What to do: If pictures appear in the lines below, skip them and copy exactly the lines from the one containing "asylum and refugee" through the one containing "cial, or residential", and nothing else.

Entries provided:
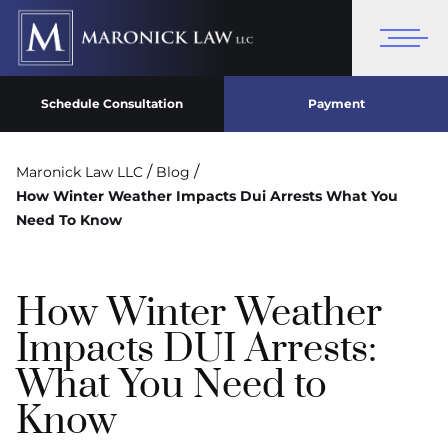
Schedule Consultation
Payment
/
/
Maronick Law LLC
Blog
How Winter Weather Impacts Dui Arrests What You
Need To Know
How Winter Weather
Impacts DUI Arrests:
What You Need to
Know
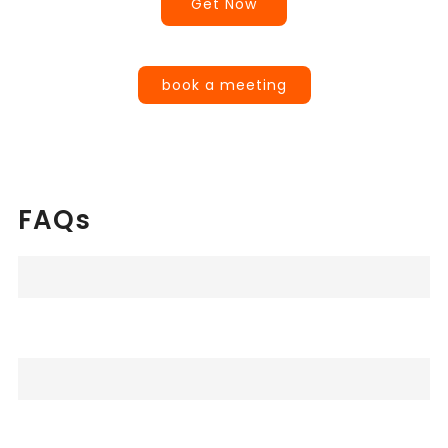
Get Now
book a meeting
FAQs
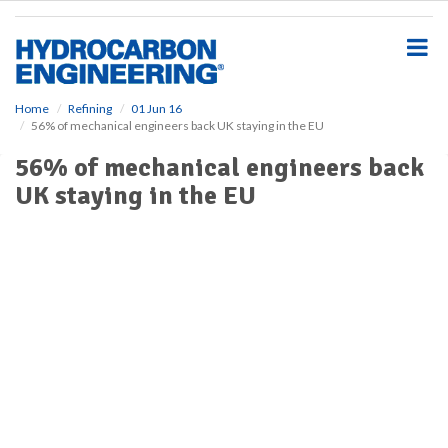
S
k
i
p
t
o
Home
Refining
01 Jun 16
56% of mechanical engineers back UK staying in the EU
m
a
56% of mechanical engineers back
i
UK staying in the EU
n
c
o
n
t
e
n
t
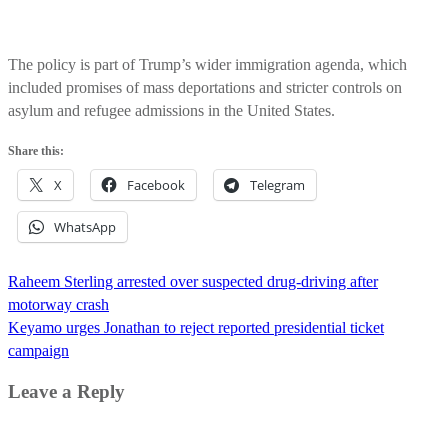
The policy is part of Trump’s wider immigration agenda, which
included promises of mass deportations and stricter controls on
asylum and refugee admissions in the United States.
Share this:
X
Facebook
Telegram
WhatsApp
Post
Raheem Sterling arrested over suspected drug-driving after
navigation
motorway crash
Keyamo urges Jonathan to reject reported presidential ticket
campaign
Leave a Reply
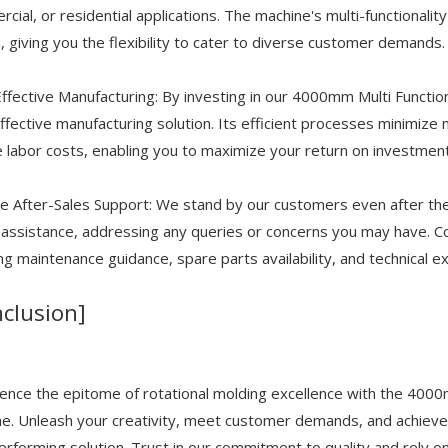
cial, or residential applications. The machine's multi-functionalit
, giving you the flexibility to cater to diverse customer demands.
ffective Manufacturing: By investing in our 4000mm Multi Functi
ffective manufacturing solution. Its efficient processes minimiz
 labor costs, enabling you to maximize your return on investment
le After-Sales Support: We stand by our customers even after t
 assistance, addressing any queries or concerns you may have. C
ing maintenance guidance, spare parts availability, and technical e
clusion]
ence the epitome of rotational molding excellence with the 400
e. Unleash your creativity, meet customer demands, and achieve un
erforming solution. Trust in our commitment to quality and rely o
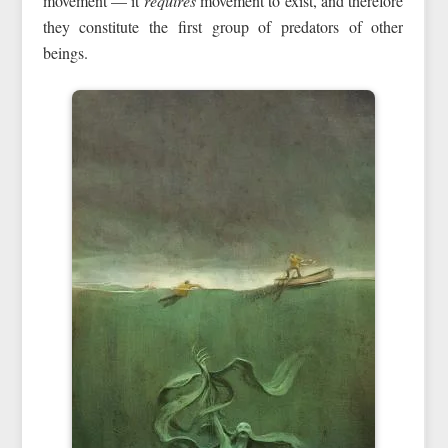
movement — it
requires
movement to exist, and therefore
they constitute the first group of predators of other
beings.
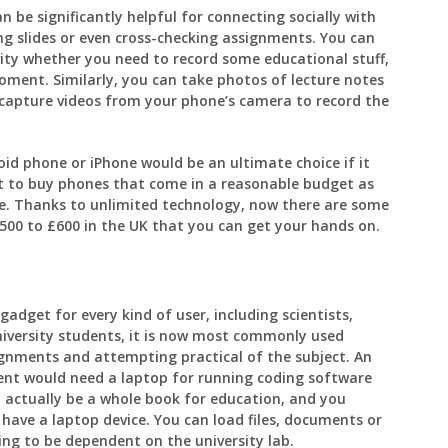
 be significantly helpful for connecting socially with
ng slides or even cross-checking assignments. You can
vity whether you need to record some educational stuff,
oment. Similarly, you can take photos of lecture notes
n capture videos from your phone’s camera to record the
id phone or iPhone would be an ultimate choice if it
t to buy phones that come in a reasonable budget as
e. Thanks to unlimited technology, now there are some
500 to £600 in the UK that you can get your hands on.
adget for every kind of user, including scientists,
niversity students, it is now most commonly used
ignments and attempting practical of the subject. An
ent would need a laptop for running coding software
 actually be a whole book for education, and you
have a laptop device. You can load files, documents or
ng to be dependent on the university lab.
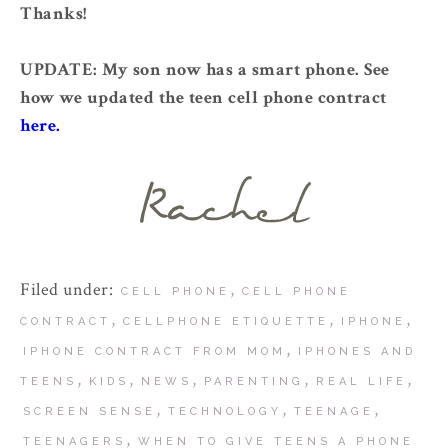
Thanks!
UPDATE: My son now has a smart phone. See
how we updated the teen cell phone contract
here.
Filed under:
,
CELL PHONE
CELL PHONE
,
,
,
CONTRACT
CELLPHONE ETIQUETTE
IPHONE
,
IPHONE CONTRACT FROM MOM
IPHONES AND
,
,
,
,
,
TEENS
KIDS
NEWS
PARENTING
REAL LIFE
,
,
,
SCREEN SENSE
TECHNOLOGY
TEENAGE
,
TEENAGERS
WHEN TO GIVE TEENS A PHONE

Solution:
asylum and refugee admissions in the United States.
Share this:
X
Facebook
Telegram
WhatsApp
Post
Raheem Sterling arrested over suspected drug-driving after
navigation
motorway crash
Keyamo urges Jonathan to reject reported presidential ticket
campaign
Leave a Reply
cial, or residential applications. The machine's multi-functionalit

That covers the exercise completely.